The 70s in the Cup winners Cup consisted of only one attempt in season 1975-76. But it was a European run that didn’t have a dull moment and did actually produce a trophy that can still be seen at Celtic Park today.
Our qualification for that year’s tournament was thanks to a 3-1 cup final win over Airdrie, the final match of Billy McNeill’s career, but it wasn’t just our legendary captain that we were missing the following season. That summer had seen Jimmy Johnstone leave for the San Jose Earthquakes while Jim Brogan joined Coventry in a bid to secure first team football and George Connelly officially called it a day.
Yet these departures could quite possibly have been handled by a manager with Jock Stein’s experience and knowledge. At the end of the previous season some journalists had been writing that Stein seemed to be relishing the thought of the challenge ahead. The bigger problem, however, was that we were also without Jock Stein.
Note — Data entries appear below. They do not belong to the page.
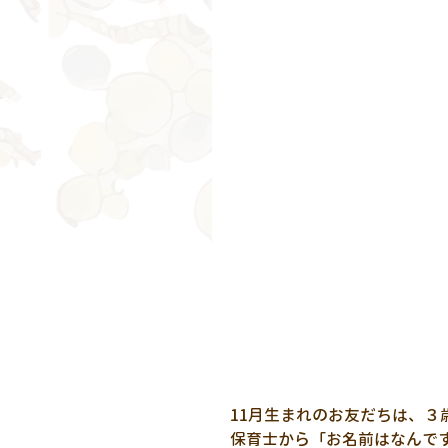
11月生まれのお友だちは、３
保育士から「お名前はなんで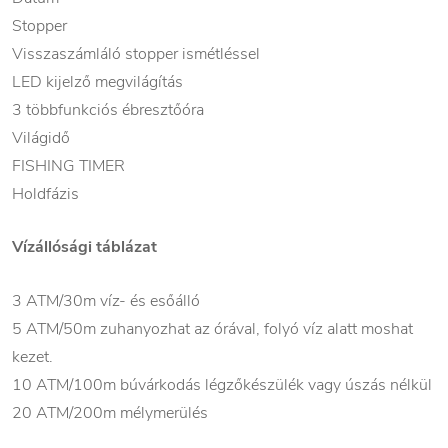
Stopper
Visszaszámláló stopper ismétléssel
LED kijelző megvilágítás
3 többfunkciós ébresztőóra
Világidő
FISHING TIMER
Holdfázis
Vízállósági táblázat
3 ATM/30m víz- és esőálló
5 ATM/50m zuhanyozhat az órával, folyó víz alatt moshat
kezet.
10 ATM/100m búvárkodás légzőkészülék vagy úszás nélkül
20 ATM/200m mélymerülés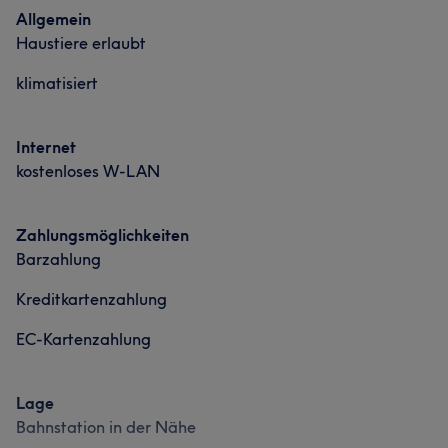
Allgemein
Haustiere erlaubt
klimatisiert
Internet
kostenloses W-LAN
Zahlungsmöglichkeiten
Barzahlung
Kreditkartenzahlung
EC-Kartenzahlung
Lage
Bahnstation in der Nähe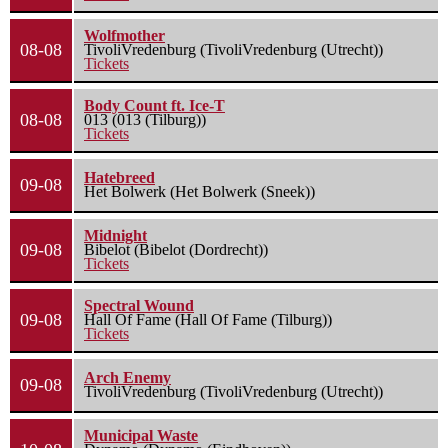
Wolfmother
08-08
TivoliVredenburg (TivoliVredenburg (Utrecht))
Tickets
Body Count ft. Ice-T
08-08
013 (013 (Tilburg))
Tickets
Hatebreed
09-08
Het Bolwerk (Het Bolwerk (Sneek))
Midnight
09-08
Bibelot (Bibelot (Dordrecht))
Tickets
Spectral Wound
09-08
Hall Of Fame (Hall Of Fame (Tilburg))
Tickets
Arch Enemy
09-08
TivoliVredenburg (TivoliVredenburg (Utrecht))
Municipal Waste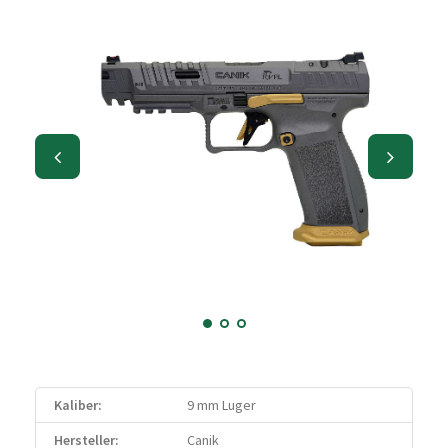
Kaliber:
9 mm Luger
Hersteller:
Canik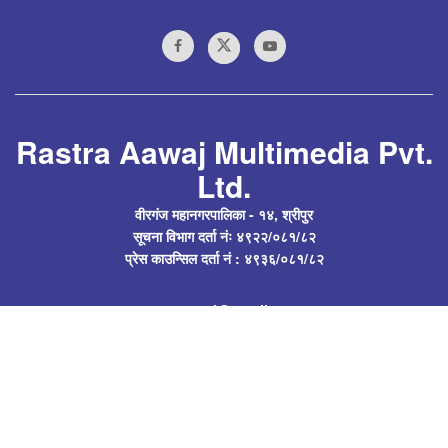
Rastra Aawaj Multimedia Pvt.
Ltd.
वीरगंज महानगरपालिका - १४, श्रीपुर
सूचना विभाग दर्ता नंः ४९२२/०८१/८२
प्रेस काउन्सिल दर्ता नं : ४९३६/०८१/८२
rastraawaj@gmail.com
Follow Us
अध्यक्ष : सत्येन्द्र प्रसाद यादव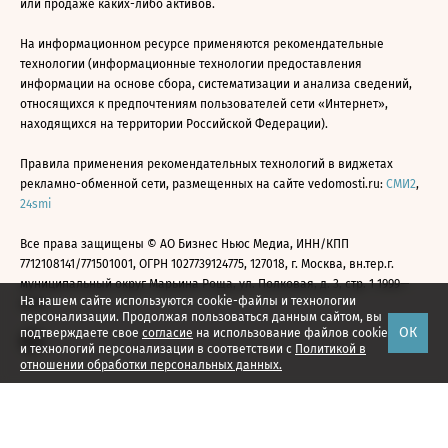
или продаже каких-либо активов.
На информационном ресурсе применяются рекомендательные
технологии (информационные технологии предоставления
информации на основе сбора, систематизации и анализа сведений,
относящихся к предпочтениям пользователей сети «Интернет»,
находящихся на территории Российской Федерации).
Правила применения рекомендательных технологий в виджетах
рекламно-обменной сети, размещенных на сайте vedomosti.ru:
СМИ2
,
24smi
Все права защищены © АО Бизнес Ньюс Медиа, ИНН/КПП
7712108141/771501001, ОГРН 1027739124775, 127018, г. Москва, вн.тер.г.
муниципальный округ Марьина Роща, ул. Полковая, д. 3, стр. 1 1999—
На нашем сайте используются cookie-файлы и технологии
2026
персонализации. Продолжая пользоваться данным сайтом, вы
ОК
подтверждаете свое
согласие
на использование файлов cookie
и технологий персонализации в соответствии с
Политикой в
отношении обработки персональных данных.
During the summer of 1975 the Big Man had been returning from Manchester Airport when he was involved in a head on collision on a notorious stretch of the A74 near Lockerbie. He was taken to hospital unconscious and suffering from injuries so serious they were thought to be life threatening. It would be a year before he could resume as manager of Celtic. In the meantime his assistant Sean Fallon took over.
The first thing he had to deal with was the final act of the George Connolly saga as the big Fifer walked out the door of Celtic Park for the last time. The previous season our first choice central defence had been McNeill and Connolly and now we had lost both.
Celtic were now a major rebuilding job and the man most capable of carrying the work out was lying in an
intensive care unit, it promised to be a long season.
Our first round opponents in the Cup Winners Cup could scarcely have been better chosen for us, they weren’t even a professional team. Valur of Iceland were an amateur side and no match for Celtic, who won 9-0 over the two legs, but the main curiosity of this tie was that it literally pitted brother against brother in the shape of our Johannes Edvaldsson and Valur’s Atli Edvaldsson.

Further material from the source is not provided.